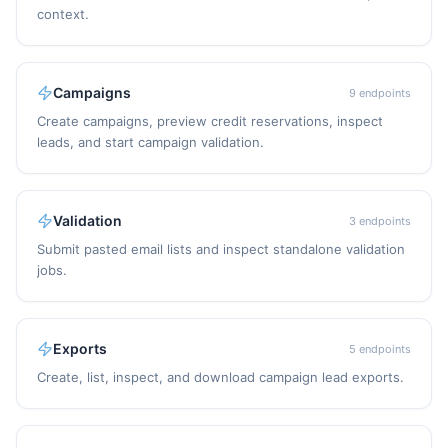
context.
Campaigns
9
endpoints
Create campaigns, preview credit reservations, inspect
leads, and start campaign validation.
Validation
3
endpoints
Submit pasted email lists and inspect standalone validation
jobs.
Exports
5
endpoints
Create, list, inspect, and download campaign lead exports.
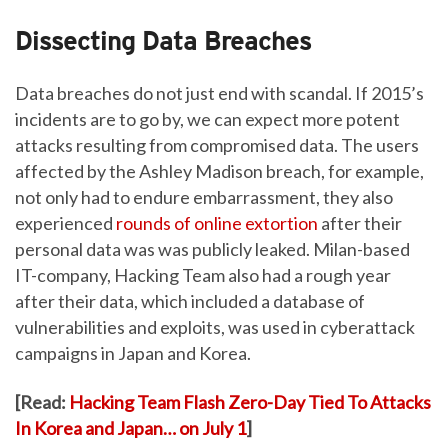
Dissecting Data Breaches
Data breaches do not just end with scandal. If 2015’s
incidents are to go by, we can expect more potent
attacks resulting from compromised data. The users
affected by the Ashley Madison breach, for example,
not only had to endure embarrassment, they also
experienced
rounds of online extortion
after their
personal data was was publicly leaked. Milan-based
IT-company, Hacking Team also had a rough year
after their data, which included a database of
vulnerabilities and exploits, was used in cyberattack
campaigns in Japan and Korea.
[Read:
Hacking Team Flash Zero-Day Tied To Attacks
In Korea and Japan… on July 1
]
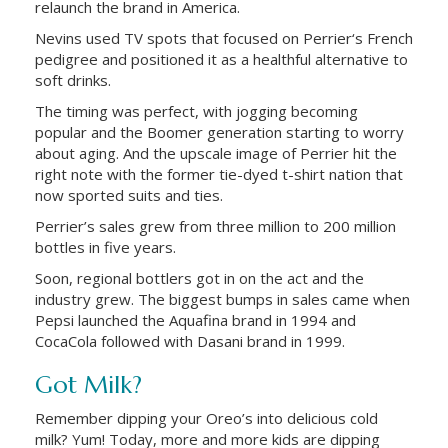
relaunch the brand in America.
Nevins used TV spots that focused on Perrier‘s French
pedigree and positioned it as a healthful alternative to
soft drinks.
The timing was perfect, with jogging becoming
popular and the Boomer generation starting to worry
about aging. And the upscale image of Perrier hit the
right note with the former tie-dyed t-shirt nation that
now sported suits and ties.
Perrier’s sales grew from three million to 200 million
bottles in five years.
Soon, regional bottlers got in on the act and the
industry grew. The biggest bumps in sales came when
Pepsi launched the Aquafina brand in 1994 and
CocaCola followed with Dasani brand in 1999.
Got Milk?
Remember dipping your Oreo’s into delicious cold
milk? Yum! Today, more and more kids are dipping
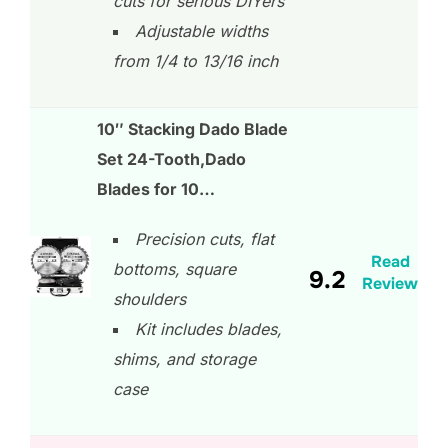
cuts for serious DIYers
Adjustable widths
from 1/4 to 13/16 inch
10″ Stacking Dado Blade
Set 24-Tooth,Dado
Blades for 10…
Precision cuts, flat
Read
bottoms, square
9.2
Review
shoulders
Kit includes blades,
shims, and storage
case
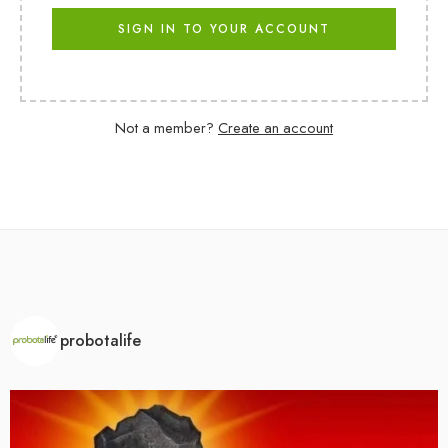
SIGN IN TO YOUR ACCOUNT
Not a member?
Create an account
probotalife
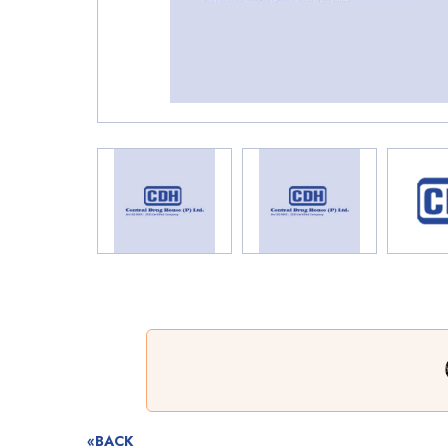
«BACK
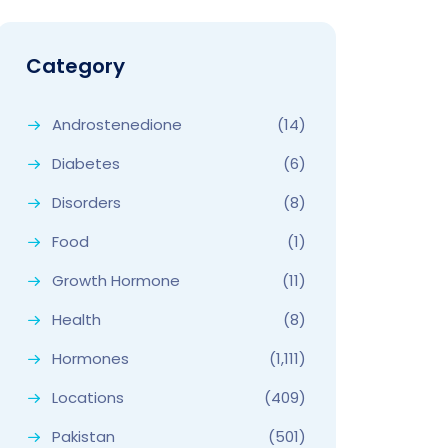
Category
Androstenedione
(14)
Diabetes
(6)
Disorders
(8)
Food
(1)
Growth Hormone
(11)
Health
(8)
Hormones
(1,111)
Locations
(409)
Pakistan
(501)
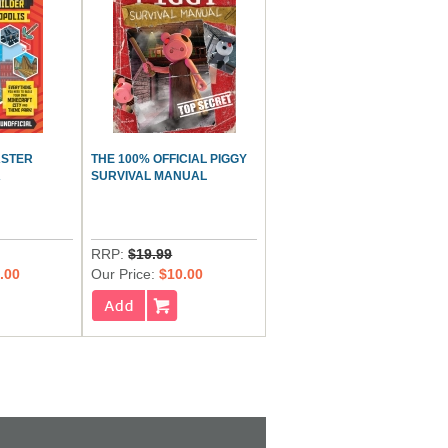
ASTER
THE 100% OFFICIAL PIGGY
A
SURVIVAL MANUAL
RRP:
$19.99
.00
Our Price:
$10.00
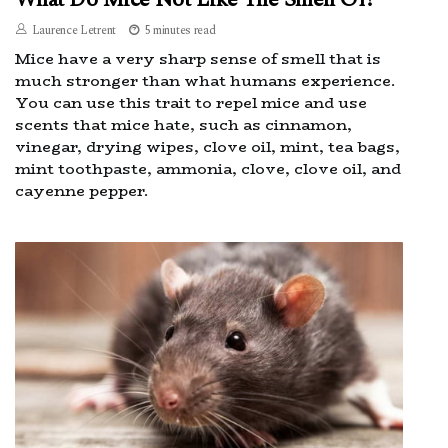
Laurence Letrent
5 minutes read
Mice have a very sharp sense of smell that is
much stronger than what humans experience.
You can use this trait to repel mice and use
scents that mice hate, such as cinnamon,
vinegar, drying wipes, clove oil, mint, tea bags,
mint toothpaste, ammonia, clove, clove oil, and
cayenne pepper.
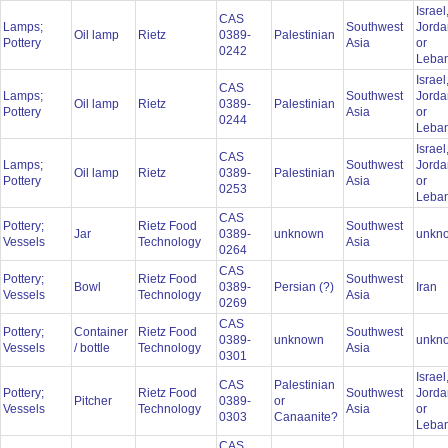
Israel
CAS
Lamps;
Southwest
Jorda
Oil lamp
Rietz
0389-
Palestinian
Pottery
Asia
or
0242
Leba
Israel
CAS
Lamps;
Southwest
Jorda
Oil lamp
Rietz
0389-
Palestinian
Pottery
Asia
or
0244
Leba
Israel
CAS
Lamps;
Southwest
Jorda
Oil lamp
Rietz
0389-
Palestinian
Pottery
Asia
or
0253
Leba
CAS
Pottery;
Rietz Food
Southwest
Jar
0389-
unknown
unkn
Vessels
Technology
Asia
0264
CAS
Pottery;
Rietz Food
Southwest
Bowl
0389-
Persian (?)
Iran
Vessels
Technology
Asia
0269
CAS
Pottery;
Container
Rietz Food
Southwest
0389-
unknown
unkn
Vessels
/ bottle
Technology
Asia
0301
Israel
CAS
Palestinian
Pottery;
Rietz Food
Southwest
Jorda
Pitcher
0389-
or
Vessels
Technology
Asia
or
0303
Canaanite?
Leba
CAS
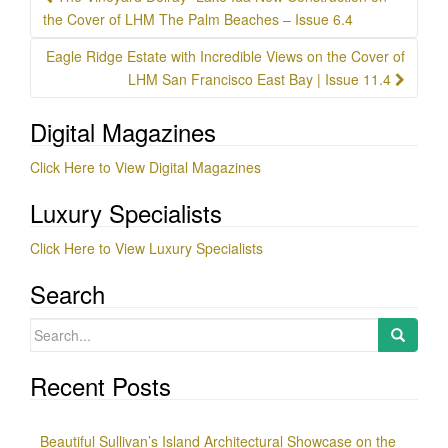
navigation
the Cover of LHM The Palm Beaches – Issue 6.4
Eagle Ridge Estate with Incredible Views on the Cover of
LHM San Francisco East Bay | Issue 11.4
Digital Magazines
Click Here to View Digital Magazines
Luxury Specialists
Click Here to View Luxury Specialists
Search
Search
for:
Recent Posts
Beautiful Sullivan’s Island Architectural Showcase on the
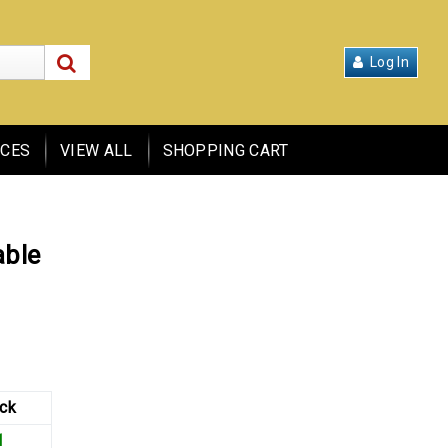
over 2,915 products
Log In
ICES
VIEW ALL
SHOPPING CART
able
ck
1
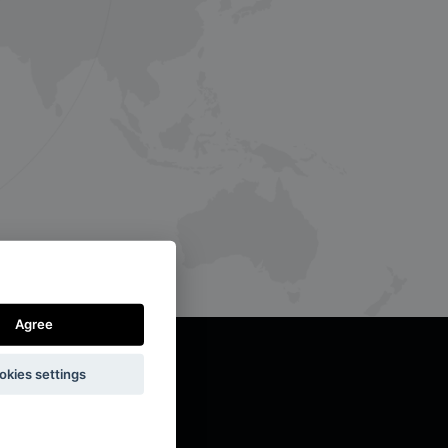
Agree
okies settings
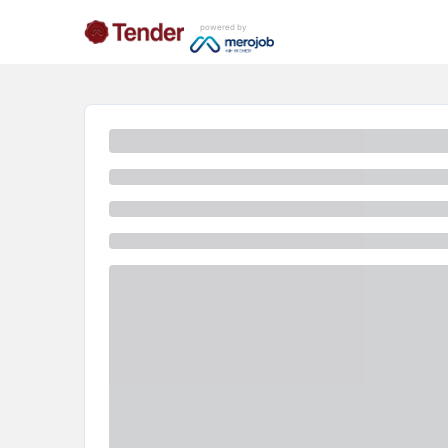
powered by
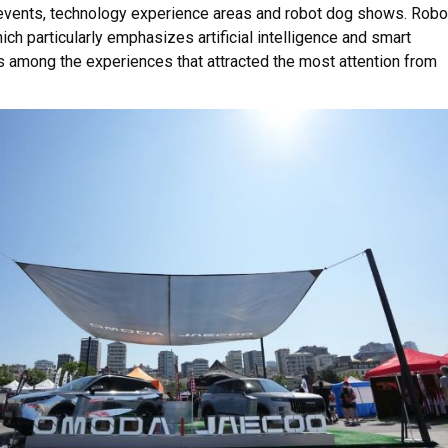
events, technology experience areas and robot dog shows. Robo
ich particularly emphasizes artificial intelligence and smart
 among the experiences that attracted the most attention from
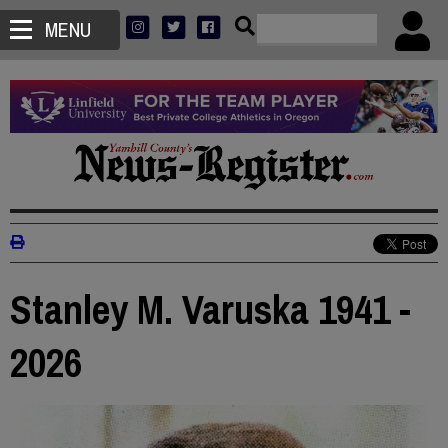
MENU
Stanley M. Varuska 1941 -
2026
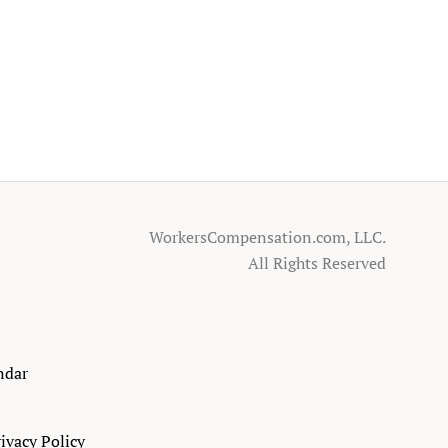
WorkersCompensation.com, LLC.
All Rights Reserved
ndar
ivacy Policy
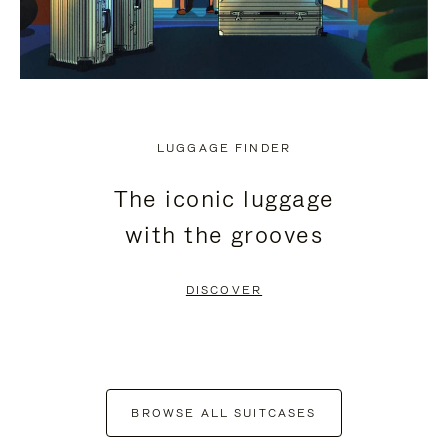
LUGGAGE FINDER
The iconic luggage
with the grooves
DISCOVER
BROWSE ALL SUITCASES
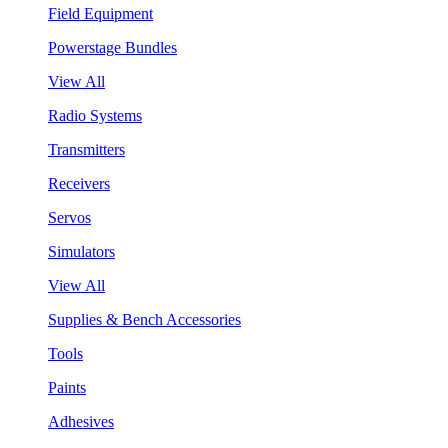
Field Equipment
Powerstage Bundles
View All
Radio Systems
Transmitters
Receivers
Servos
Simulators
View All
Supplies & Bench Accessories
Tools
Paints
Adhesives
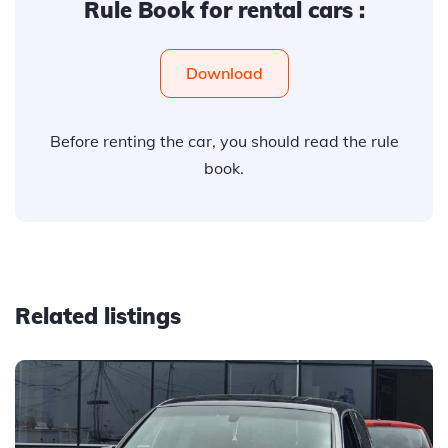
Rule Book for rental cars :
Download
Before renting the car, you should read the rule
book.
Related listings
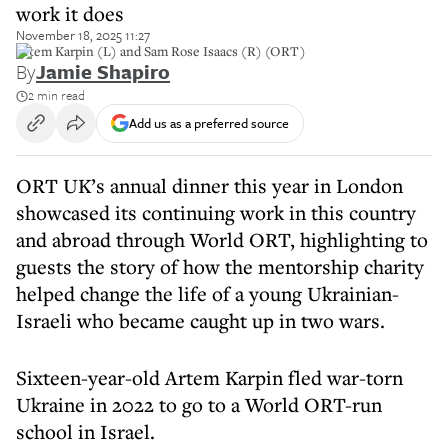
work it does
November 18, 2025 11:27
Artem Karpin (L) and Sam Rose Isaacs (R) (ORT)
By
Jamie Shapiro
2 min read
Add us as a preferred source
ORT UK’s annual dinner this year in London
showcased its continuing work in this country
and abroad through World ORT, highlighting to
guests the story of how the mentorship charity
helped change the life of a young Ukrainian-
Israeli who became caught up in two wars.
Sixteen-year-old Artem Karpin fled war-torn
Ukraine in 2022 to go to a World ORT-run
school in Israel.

-- Problem to solve --
Repeat the listing above up to and including the line with "affected by the", starting from its first line. Drop any pictures.

-- Task response --
context.
Campaigns
9
endpoints
Create campaigns, preview credit reservations, inspect
leads, and start campaign validation.
Validation
3
endpoints
Submit pasted email lists and inspect standalone validation
jobs.
Exports
5
endpoints
Create, list, inspect, and download campaign lead exports.
Dissecting Data Breaches
Data breaches do not just end with scandal. If 2015’s
incidents are to go by, we can expect more potent
attacks resulting from compromised data. The users
affected by the Ashley Madison breach, for example,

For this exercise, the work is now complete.